View this article at: http://dev.macnn.com/articles/07/06/08/google.apple.partnership
Friday, Jun 08, 2007 7:20pm
Apple, Google at WWDC: .Mac...
Pundits are speculating that Apple and Google will former a deeper partnership during next week's Worldwide Developer Conference (WWDC) in San Francisco. Specifically, Apple may look for a way to bring Google apps to .Mac customers -- a notion supported strongly by the fact that Apple hinted at the recent D5 "All Things Digital" conference that .Mac is due for an overhaul. The companies have long pointed to the fact that they share a common competitor -- Microsoft -- as an impetus for expanded alliance.

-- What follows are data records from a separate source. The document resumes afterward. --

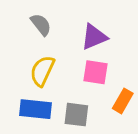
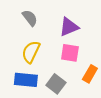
gray square: (76, 115) -> (56, 84), turned 30

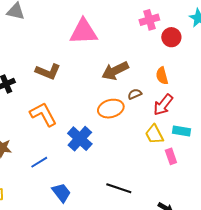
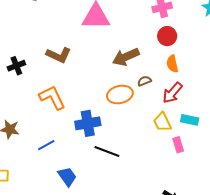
red circle: (171, 37) -> (167, 36), moved
blue cross: (80, 139) -> (88, 123), turned 35
black line: (119, 188) -> (107, 151), moved

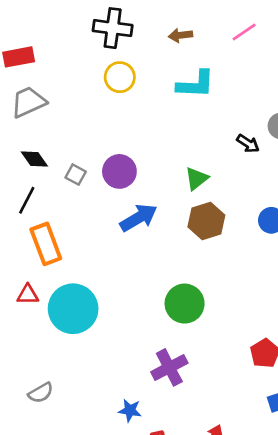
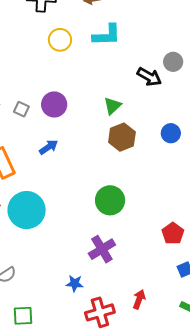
yellow circle: (120, 77) -> (60, 40), moved
black arrow: (248, 144) -> (149, 77), size x1.4
blue arrow: (139, 218) -> (49, 147), moved, size x0.7

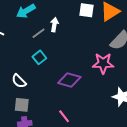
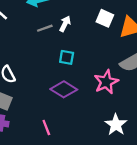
cyan square: (39, 57) -> (67, 57), moved, turned 32
pink star: (103, 63) -> (106, 82), turned 30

Essentially, the partnership boils down to this: Apple knows user interface design, and has exceptional expertise in knowing how to deliver comfortable, straightforward means of interaction with systems. Google has the raw horsepower of a nationwide super data center, the speed, and user-base that could really benefit from a touch of Apple's interaction magic. A Wired News blog poster writes "Cloud computing is the hot new thing in the world of technology right now; Apple is a complete laggard; and it knows it needs to fix it. Apple makes beautiful hardware, but it hasn't improved on .Mac, its cloud based storage offering, in years. You get 1GB of storage on .Mac for $100. That's laughable in an era where you can get double that for nothing. Meanwhile, Google runs cloud based hardware and software better and cheaper than anyone in the world right now. How does it make money? By getting as many people as possible looking at advertising alongside search and other various software offerings. Imagine all the traffic from the following: You buy a Mac and you automatically get a free Google account." Meanwhile, an InfoWorld article speculates on some specific technology tie-ins: Google spreadsheet joining Apple's Pages and Keynote; iWork as a caching front end for Google Docs and Spreadsheets; a Leopard virtual machine that functions like Parallels in Coherence mode booting from a Google hosting OS.